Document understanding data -
---
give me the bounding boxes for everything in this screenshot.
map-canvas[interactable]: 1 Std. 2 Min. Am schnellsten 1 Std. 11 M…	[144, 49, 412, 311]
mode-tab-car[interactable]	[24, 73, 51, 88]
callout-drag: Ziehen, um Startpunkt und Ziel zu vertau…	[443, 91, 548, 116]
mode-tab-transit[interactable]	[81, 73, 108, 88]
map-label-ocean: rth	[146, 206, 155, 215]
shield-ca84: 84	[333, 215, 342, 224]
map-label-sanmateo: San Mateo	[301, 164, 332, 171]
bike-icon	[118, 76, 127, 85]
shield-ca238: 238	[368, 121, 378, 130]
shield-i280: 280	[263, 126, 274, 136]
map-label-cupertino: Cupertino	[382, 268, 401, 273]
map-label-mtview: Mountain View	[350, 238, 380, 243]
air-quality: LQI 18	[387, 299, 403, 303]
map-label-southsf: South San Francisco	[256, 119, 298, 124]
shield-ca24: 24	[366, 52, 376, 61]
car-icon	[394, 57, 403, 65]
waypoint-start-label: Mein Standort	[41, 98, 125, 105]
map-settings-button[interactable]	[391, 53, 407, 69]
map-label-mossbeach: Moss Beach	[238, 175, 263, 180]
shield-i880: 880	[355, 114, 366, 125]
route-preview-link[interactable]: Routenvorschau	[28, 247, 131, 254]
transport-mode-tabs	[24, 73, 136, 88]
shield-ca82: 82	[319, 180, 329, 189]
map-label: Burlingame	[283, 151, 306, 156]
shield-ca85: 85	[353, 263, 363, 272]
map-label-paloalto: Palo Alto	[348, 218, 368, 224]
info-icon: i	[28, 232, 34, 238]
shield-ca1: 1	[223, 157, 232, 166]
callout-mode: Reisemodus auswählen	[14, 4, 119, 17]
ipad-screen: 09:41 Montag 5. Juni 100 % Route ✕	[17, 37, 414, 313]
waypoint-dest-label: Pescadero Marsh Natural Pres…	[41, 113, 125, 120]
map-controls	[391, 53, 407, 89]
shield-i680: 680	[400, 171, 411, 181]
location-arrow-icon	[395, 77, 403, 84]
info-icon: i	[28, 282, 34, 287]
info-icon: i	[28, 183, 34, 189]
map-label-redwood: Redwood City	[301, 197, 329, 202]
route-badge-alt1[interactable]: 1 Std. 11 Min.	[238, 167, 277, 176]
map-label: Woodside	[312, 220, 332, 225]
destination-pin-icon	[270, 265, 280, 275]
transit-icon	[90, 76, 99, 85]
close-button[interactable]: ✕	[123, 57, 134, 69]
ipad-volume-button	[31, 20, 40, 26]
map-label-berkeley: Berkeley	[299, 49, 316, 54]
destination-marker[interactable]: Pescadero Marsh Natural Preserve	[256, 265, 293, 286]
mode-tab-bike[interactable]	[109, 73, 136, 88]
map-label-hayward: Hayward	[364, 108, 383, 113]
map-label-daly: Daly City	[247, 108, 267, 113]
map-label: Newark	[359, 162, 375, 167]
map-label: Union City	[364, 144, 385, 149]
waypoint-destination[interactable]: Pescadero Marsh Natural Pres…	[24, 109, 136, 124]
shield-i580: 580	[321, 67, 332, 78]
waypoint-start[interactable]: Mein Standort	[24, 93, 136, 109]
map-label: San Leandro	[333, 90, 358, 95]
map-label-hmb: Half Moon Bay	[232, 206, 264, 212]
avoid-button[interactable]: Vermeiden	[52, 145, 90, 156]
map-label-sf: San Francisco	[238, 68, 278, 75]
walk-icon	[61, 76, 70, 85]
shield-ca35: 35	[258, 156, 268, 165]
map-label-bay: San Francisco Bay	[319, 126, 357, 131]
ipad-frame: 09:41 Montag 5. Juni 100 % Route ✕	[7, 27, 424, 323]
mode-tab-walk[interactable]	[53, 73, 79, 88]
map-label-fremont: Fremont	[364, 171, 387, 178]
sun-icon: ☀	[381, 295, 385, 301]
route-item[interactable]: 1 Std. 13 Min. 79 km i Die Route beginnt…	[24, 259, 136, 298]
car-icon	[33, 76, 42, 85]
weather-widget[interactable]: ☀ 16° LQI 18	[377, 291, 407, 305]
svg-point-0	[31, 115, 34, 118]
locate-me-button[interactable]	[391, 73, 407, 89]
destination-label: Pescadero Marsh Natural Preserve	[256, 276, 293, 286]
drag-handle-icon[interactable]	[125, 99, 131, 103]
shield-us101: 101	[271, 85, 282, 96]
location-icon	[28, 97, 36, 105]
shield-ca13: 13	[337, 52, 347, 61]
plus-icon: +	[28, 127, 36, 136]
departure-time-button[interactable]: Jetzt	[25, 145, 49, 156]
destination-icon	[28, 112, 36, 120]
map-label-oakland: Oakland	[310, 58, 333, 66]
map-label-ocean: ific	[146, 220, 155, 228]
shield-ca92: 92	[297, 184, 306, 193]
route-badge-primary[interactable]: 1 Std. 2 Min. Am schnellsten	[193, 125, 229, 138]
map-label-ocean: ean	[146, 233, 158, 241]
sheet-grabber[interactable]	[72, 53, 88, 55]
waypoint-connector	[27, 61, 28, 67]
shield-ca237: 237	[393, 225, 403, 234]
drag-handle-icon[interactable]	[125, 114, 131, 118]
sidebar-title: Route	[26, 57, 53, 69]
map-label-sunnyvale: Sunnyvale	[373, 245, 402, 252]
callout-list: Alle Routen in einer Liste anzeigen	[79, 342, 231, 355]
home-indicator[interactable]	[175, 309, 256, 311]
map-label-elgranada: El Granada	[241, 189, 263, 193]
---
WHAT IS EXPECTED -
For the word "info", go through the records and show each line that carries it.

OUTPUT -
info-icon: i	[28, 232, 34, 238]
info-icon: i	[28, 282, 34, 287]
info-icon: i	[28, 183, 34, 189]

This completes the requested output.